Sunset staff found that wait times at offices continue to increase. At one office, the Houston-Gessner mega-center, average wait times have gone up from 33 minutes in 2009 to 77 minutes in 2017. The problem could be even worse because the agencies don’t have data for people who give up before they ever get into the building due to long lines. On-hold wait times are getting longer as well. The Sunset report showed that in 2009, the average hold time was thirteen and a half minutes and most callers just hung up; only 35 percent of calls were answered. The problem only got worse by 2017, adding almost a full minute to the average wait time and reducing the percentage of calls answered to 20 percent. “This is one of the few places where everyone in Texas of driver’s license age and above interacts with their state government,” said Friendswood Senator Larry Taylor at Monday’s hearing. “When it’s this dysfunctional, it doesn’t look good on the whole state.”
Austin Senator Kirk Watson, who served on the Sunset Commission over the interim, said this issue was highly frustrating for that joint panel. “Frankly, the agencies were not very good at telling us how we could fix this,” he said. “We talk about how you can’t just throw money at a problem and fix it.” Finance Chair Senator Jane Nelson agreed. “We have more than doubled the amount of money since 2012,” she said. “So it’s not just a money problem.
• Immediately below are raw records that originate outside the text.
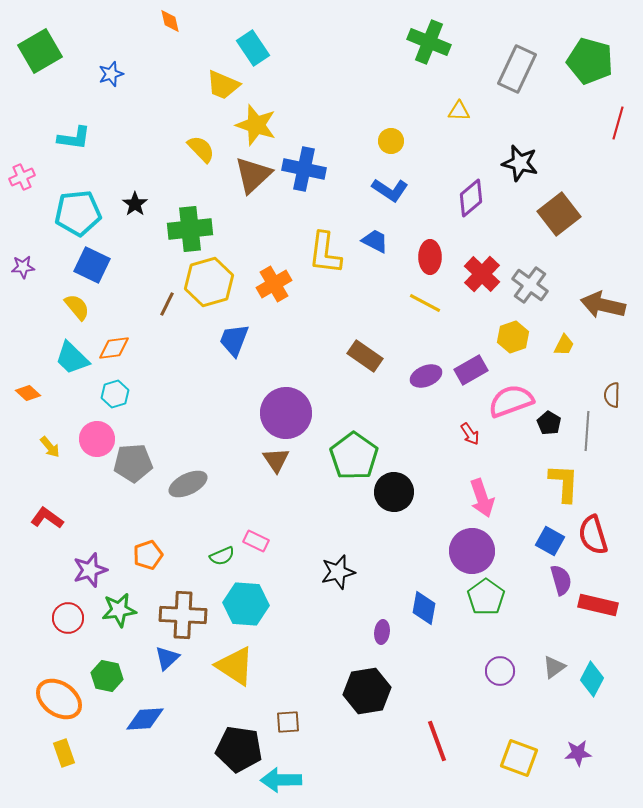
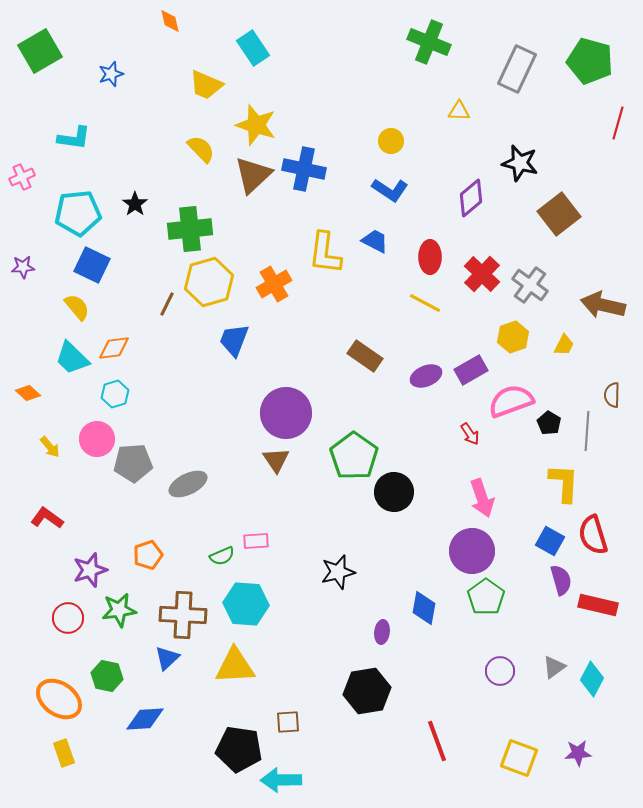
yellow trapezoid at (223, 85): moved 17 px left
pink rectangle at (256, 541): rotated 30 degrees counterclockwise
yellow triangle at (235, 666): rotated 36 degrees counterclockwise
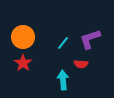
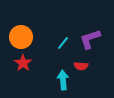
orange circle: moved 2 px left
red semicircle: moved 2 px down
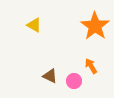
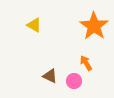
orange star: moved 1 px left
orange arrow: moved 5 px left, 3 px up
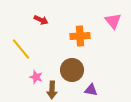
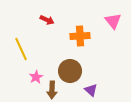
red arrow: moved 6 px right
yellow line: rotated 15 degrees clockwise
brown circle: moved 2 px left, 1 px down
pink star: rotated 24 degrees clockwise
purple triangle: rotated 32 degrees clockwise
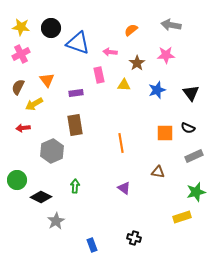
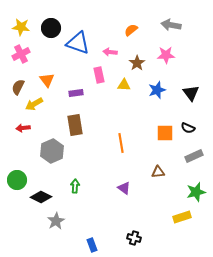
brown triangle: rotated 16 degrees counterclockwise
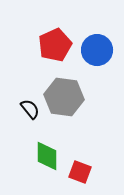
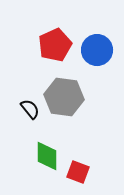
red square: moved 2 px left
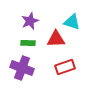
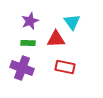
cyan triangle: rotated 36 degrees clockwise
red rectangle: rotated 30 degrees clockwise
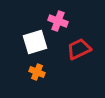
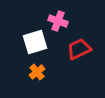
orange cross: rotated 28 degrees clockwise
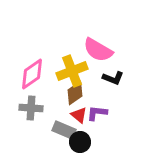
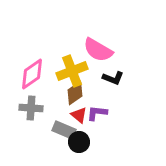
black circle: moved 1 px left
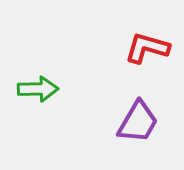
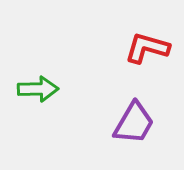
purple trapezoid: moved 4 px left, 1 px down
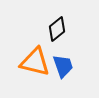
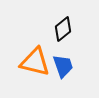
black diamond: moved 6 px right
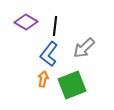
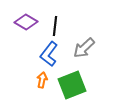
orange arrow: moved 1 px left, 1 px down
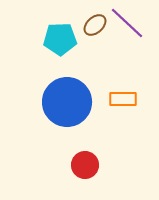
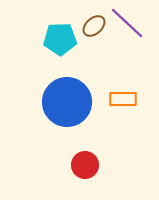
brown ellipse: moved 1 px left, 1 px down
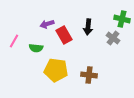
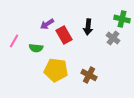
purple arrow: rotated 16 degrees counterclockwise
brown cross: rotated 21 degrees clockwise
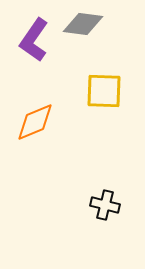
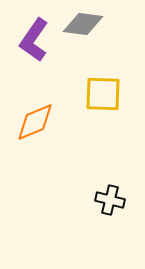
yellow square: moved 1 px left, 3 px down
black cross: moved 5 px right, 5 px up
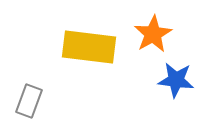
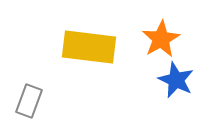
orange star: moved 8 px right, 5 px down
blue star: rotated 18 degrees clockwise
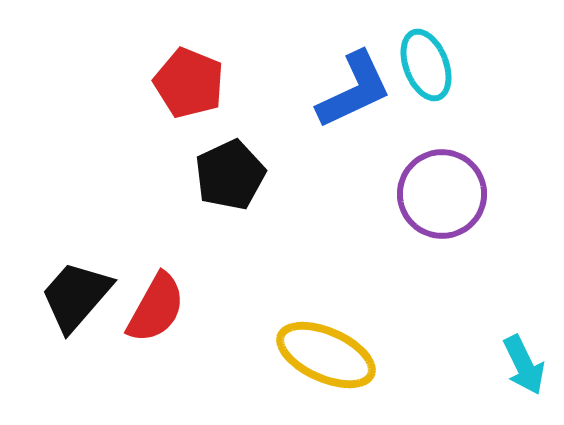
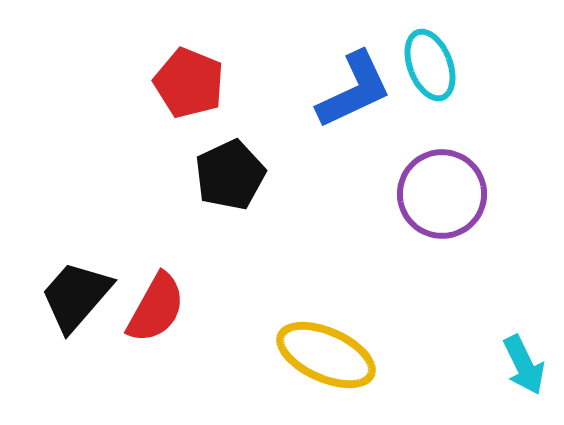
cyan ellipse: moved 4 px right
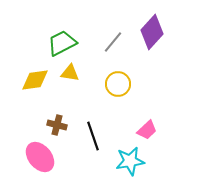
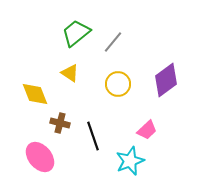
purple diamond: moved 14 px right, 48 px down; rotated 12 degrees clockwise
green trapezoid: moved 14 px right, 10 px up; rotated 12 degrees counterclockwise
yellow triangle: rotated 24 degrees clockwise
yellow diamond: moved 14 px down; rotated 76 degrees clockwise
brown cross: moved 3 px right, 2 px up
cyan star: rotated 12 degrees counterclockwise
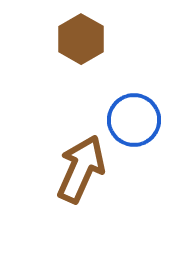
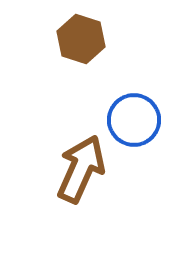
brown hexagon: rotated 12 degrees counterclockwise
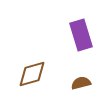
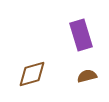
brown semicircle: moved 6 px right, 7 px up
We better figure out how…I don’t want to study this anymore.”
Sunset recommendations for the driver’s license program favored an in-depth study of what exactly it would take to successfully place the program under the DMV, and also put a hard date of a transfer, study or not, on September 1, 2021. Some members raised concerns about whether the agency could handle the program. “Here we are talking about a proposition to move a [program] that requires more FTEs (full-time equivalent employees) than the agency has currently?,” asked Lubbock Senator Charles Perry. Granbury Senator Brian Birdwell, who served as Chair of the Sunset Commission over the interim and will carry the DPS Sunset bill in the Senate, said they are working towards a solution, but ultimately the driver’s license program will be going to the DMV. “This is not a ‘study whether we should transfer this or not’,” he said. “It’s going to move. If this committee wants to move it faster, we can do that.” Chair Nelson told her members that she believes this problem will be solved this session. “I think I can safely assure you, just based on the comments this morning, we will come up with a solution to this,” she said.